For the sake of argument, please assume the following:

  1. The planet in question is around the size of Earth
  2. The planet may contain native intelligent life, artificially engineered
  3. The planet is artificially constructed
  4. The civilization (composed of normal matter) constructing the planet or how they construct one is irrelevant
  5. There is an artificial magnetic shield on the L1 point of that planet, made of normal matter, shielding the planet from the local stellar wind (that would cook the planet by continuous matter-antimatter annihilation if the planet wasn't shielded)
  6. The magnetic shield only protects the planet within its shadow (the shadow's (magnetic equivalent of an umbra engulfs the planet up to around 1.2 times the radius of the planet), with a little opening that allows sunlight (just sunlight) to pass through the shield and light the planet
  7. The planet has a moon, about the size of our Moon, but it is composed of normal matter
  8. The civilization constructing the planet (and that put the magnetic shield in-place) is also constructing and operating large arrays of orbital defence system that diverts "normal matter asteroids or comets" from collision with the planet
  9. The star, is a normal G class star, comparable to our Sun

Condition

For the sake of experiences, a very advanced civilization constructed an earth-like planet, complete with local biospheres and native intelligent civilization, with a tech level comparable to Earth at the early age of the space race. They were about to start their first moon landing.

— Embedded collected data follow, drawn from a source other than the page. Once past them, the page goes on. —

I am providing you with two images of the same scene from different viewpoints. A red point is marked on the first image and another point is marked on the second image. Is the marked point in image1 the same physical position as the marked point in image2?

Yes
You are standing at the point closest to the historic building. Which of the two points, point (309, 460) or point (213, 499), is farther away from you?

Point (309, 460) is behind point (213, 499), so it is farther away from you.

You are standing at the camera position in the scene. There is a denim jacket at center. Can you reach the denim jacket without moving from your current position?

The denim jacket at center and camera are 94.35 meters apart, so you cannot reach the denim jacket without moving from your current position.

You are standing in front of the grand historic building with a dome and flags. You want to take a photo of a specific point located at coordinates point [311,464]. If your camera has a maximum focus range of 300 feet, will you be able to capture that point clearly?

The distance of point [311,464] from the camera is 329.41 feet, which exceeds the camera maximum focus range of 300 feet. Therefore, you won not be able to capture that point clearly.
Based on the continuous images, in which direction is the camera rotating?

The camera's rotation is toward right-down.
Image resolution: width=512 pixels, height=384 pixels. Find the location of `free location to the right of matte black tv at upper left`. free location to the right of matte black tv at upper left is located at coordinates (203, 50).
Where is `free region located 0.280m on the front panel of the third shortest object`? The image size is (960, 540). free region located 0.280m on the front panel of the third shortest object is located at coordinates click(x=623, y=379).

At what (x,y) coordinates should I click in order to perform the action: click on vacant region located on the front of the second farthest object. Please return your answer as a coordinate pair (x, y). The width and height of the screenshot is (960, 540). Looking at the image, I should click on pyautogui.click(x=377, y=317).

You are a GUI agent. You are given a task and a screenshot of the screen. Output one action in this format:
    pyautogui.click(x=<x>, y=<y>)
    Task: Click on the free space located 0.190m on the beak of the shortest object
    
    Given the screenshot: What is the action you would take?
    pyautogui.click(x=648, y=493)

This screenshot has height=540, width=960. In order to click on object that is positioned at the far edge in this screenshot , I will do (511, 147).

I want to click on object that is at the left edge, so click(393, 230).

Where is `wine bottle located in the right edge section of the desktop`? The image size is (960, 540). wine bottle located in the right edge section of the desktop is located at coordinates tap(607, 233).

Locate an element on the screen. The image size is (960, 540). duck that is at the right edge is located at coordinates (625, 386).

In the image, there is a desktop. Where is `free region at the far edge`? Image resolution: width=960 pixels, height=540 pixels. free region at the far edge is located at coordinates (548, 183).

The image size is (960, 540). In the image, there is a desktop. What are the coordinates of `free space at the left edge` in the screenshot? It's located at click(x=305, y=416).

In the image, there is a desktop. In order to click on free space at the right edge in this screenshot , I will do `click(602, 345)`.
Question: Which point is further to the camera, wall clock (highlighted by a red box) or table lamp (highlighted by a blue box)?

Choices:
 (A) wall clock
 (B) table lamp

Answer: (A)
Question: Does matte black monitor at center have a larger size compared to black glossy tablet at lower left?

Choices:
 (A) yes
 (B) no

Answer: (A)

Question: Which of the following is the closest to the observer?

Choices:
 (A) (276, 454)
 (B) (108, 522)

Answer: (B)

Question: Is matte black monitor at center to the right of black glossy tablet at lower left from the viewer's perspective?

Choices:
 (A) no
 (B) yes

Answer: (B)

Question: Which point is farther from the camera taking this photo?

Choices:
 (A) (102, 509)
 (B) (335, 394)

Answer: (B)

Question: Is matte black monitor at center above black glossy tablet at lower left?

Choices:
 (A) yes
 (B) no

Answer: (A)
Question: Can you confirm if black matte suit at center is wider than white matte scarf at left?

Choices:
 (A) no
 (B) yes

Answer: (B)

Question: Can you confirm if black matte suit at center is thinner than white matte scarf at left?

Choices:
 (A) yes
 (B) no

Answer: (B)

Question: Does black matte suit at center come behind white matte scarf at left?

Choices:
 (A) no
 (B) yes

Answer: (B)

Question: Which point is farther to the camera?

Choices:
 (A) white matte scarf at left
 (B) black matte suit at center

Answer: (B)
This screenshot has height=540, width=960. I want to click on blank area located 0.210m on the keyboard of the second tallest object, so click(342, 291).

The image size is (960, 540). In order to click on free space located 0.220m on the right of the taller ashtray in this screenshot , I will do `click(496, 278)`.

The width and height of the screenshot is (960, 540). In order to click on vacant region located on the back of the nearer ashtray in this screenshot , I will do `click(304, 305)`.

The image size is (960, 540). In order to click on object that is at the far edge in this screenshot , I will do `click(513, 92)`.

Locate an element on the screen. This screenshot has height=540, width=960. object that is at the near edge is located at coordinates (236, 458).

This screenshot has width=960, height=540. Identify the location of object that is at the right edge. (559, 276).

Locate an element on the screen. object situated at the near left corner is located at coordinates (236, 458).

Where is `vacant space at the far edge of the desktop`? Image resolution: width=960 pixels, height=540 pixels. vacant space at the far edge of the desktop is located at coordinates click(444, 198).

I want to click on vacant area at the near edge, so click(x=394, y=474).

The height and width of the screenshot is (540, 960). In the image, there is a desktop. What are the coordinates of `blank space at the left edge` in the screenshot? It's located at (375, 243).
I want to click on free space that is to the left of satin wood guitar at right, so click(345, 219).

Due to the magnetic shield's presence, they could safely went into low orbit (only when they realize a the large magnetic shield is in-place, without knowing the function of the shield (that said, they don't know what kind of threat were shielded by the shield)), but not to space (they can't go to the moon without magnetic shielding, and only find that when they cross region beyond the shield's protection, they'll be cooked with sudden surge of gamma radiations.

The public perceives

  • The shield protects them from unknown evil forces that will beam up ships from going beyond the protection of the shield, with dangerous levels of gamma radiation
  • They know nothing (yet) about matter and antimatter

The questions

  1. What would their scientists postulate about the sudden surge of gamma radiation when they went beyond regions shielded by the magnetic shield?
  2. What would they think of the shield and its purpose, scientifically?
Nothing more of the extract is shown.